DEE WILSON CONSULTING
In-Home Safety Planning
(Originally published November 2023)
By Dee Wilson and Toni Sebastian
Introduction:
This Sounding Board is a revised updated version of a commentary disseminated in 2015. Most of this commentary remains as relevant as it was in 2015, though some safety threats have greatly increased during recent years, e.g., the danger of drug overdoses, especially of fentanyl by young children. However, the legal framework and social milieu of child welfare decision making has changed in Washington State and nationally. Far fewer children are being placed out-of-home, due in part to persistent attacks on foster care which have convinced many decision makers, including judges, that placement in foster care is often more injurious to a maltreated child than remaining in the parents’ home. One might assume that the increased resistance to foster placement would have been accompanied by a large investment in resources for in-home safety plans and an intense interest in the outcomes of these plans but, surprisingly, this is not the case.
The historical background
Interested, but uninvolved, observers of U.S. child welfare systems might assume that after 50 years of focus on protecting children from child abuse and neglect these systems have developed an impressive body of research, practice wisdom, and resources around in-home safety planning. Unfortunately, they would be surprised to learn that in-home safety planning is arguably the weakest, least developed part of child protection programs and practices in most states and large counties.

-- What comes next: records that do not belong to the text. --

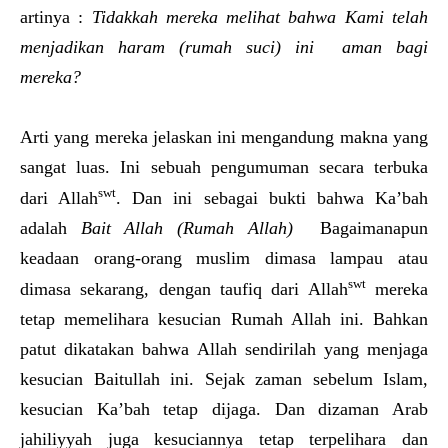
artinya :
Tidakkah mereka melihat bahwa Kami telah
menjadikan haram (rumah suci) ini aman bagi
mereka?
Arti yang mereka jelaskan ini mengandung makna yang
sangat luas. Ini sebuah pengumuman secara terbuka
swt
dari Allah
. Dan ini sebagai bukti bahwa Ka’bah
adalah
Bait Allah (Rumah Allah)
Bagaimanapun
keadaan orang-orang muslim dimasa lampau atau
swt
dimasa sekarang, dengan taufiq dari Allah
mereka
tetap memelihara kesucian Rumah Allah ini. Bahkan
patut dikatakan bahwa Allah sendirilah yang menjaga
kesucian Baitullah ini. Sejak zaman sebelum Islam,
kesucian Ka’bah tetap dijaga. Dan dizaman Arab
jahiliyyah juga kesuciannya tetap terpelihara dan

Modern CPS systems were developed in the 1960s and 70s in response to the medical “discovery” (or, more accurately, the media discovery) of battered child syndrome, i.e., severely abused babies and other young children with multiple fractures in various stages of healing and other serious injuries such as detached retinas, burns, and various internal injuries. CPS programs and policies were developed to identify severely physically abused and, subsequently, sexually abused children and to take legal action on their behalf to remove them from dangerous homes. Staffing of these cases by child protection teams and other formats revolved to an extraordinary degree around placement decisions, i.e., to place or not place an endangered child in foster care or in unlicensed kinship care. Policymakers, advocates, scholars and practitioners engaged in ongoing discussions - sometimes debates - to define a threshold of “imminent harm” beyond which children would be removed from the custody of caregivers and placed in foster care, usually the care of non–relatives. Absent risk of imminent harm, services would be offered to families on a voluntary basis.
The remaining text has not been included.